Resilient Space Robotics: Towards the Autonomy of Space Missions
A sustainable space program requires reliable and autonomous robotic systems—both for maintaining the existing space infrastructure and building new ones. Autonomy is especially essential to future space robotics. They must be able to operate in harsh and new environments while dealing with fast, frequent and demanding missions with large communication delays that prevent any real-time manipulation from a distance (teleoperation).
Space robotic systems—from space manipulators to exploration rovers—are inherently multidisciplinary and underactuated. This limits their autonomy during space missions. Dr. Robin Chhabra, Canada Research Chair in Autonomous Space Robotics and Mechatronics, is tying to develop new intelligent guidance, navigation and control technologies for these robotic systems that will ensure their long-term and reliable autonomy.
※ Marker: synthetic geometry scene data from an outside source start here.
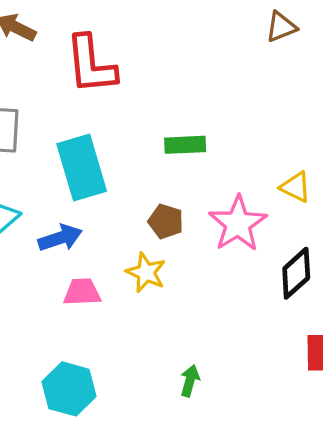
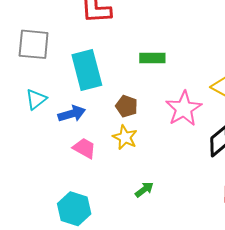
brown pentagon: (166, 221) -> (127, 106), moved
pink trapezoid: (82, 292) -> (84, 148), turned 30
green arrow: (190, 381) -> (144, 189), moved, turned 36

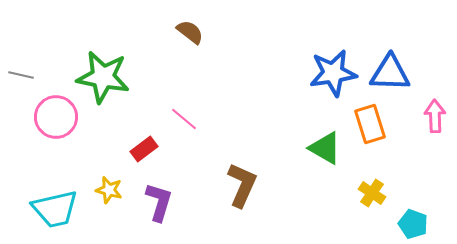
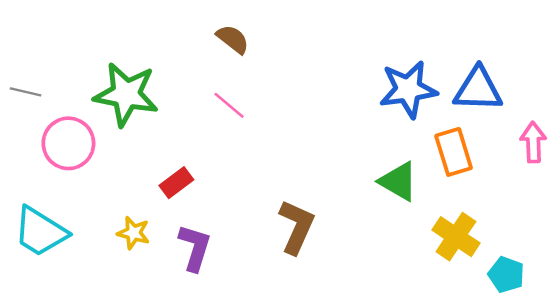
pink line: (184, 119) -> (229, 105), moved
yellow cross: (372, 193) -> (456, 237), size x1.4
cyan trapezoid: (55, 209) -> (40, 232), moved, turned 45

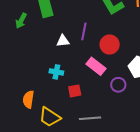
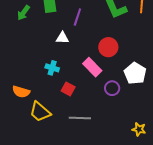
purple line: (84, 31) -> (77, 17), moved
red square: (75, 91) -> (68, 89), turned 32
orange semicircle: (28, 99) -> (21, 92), turned -90

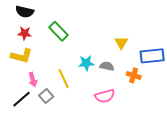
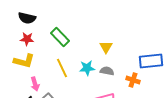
yellow triangle: (121, 43) -> (106, 47), moved
yellow line: (64, 79) -> (62, 68), moved

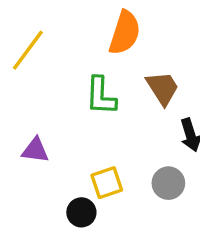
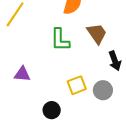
yellow square: (107, 183) -> (77, 85), moved

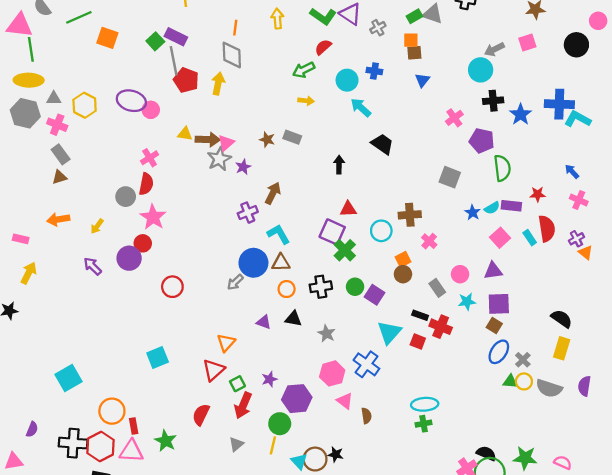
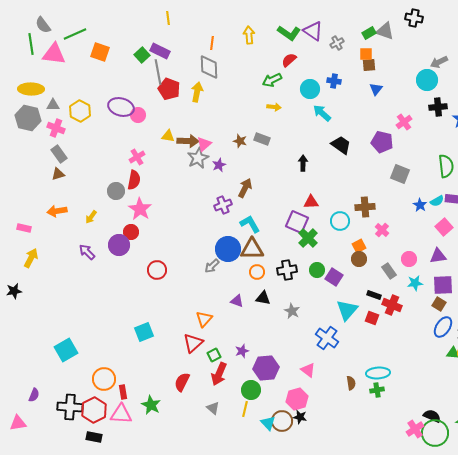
pink triangle: (19, 25) -> (54, 54), moved
green line: (31, 49) -> (31, 44), moved
purple pentagon: (482, 141) -> (382, 142), moved
brown triangle: (281, 263) -> (252, 249), size x1.4
pink hexagon: (332, 373) -> (297, 399), moved
brown semicircle: (366, 416) -> (351, 383), moved
gray triangle: (236, 444) -> (213, 408), turned -40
Chhabra and his research team are investigating advanced multibody dynamics and differential geometric frameworks to understand the highly nonlinear, constrained and flexible behaviour of moving-base space robotic systems. The aim is to come up with practical resilient autonomy elements that can deal with the off-nominal conditions that often appear in space missions, such as disturbance, uncertainty, singularity and flexibility.
The concepts, algorithms and technologies that Chhabra and his team develop may completely change our view of autonomous systems and open the door to new intelligent robotics. Chhabra’s research is also a step towards having fully autonomous space robotics that can survive in hostile and uncertain environments, which could also benefit sectors like defence, manufacturing and mining.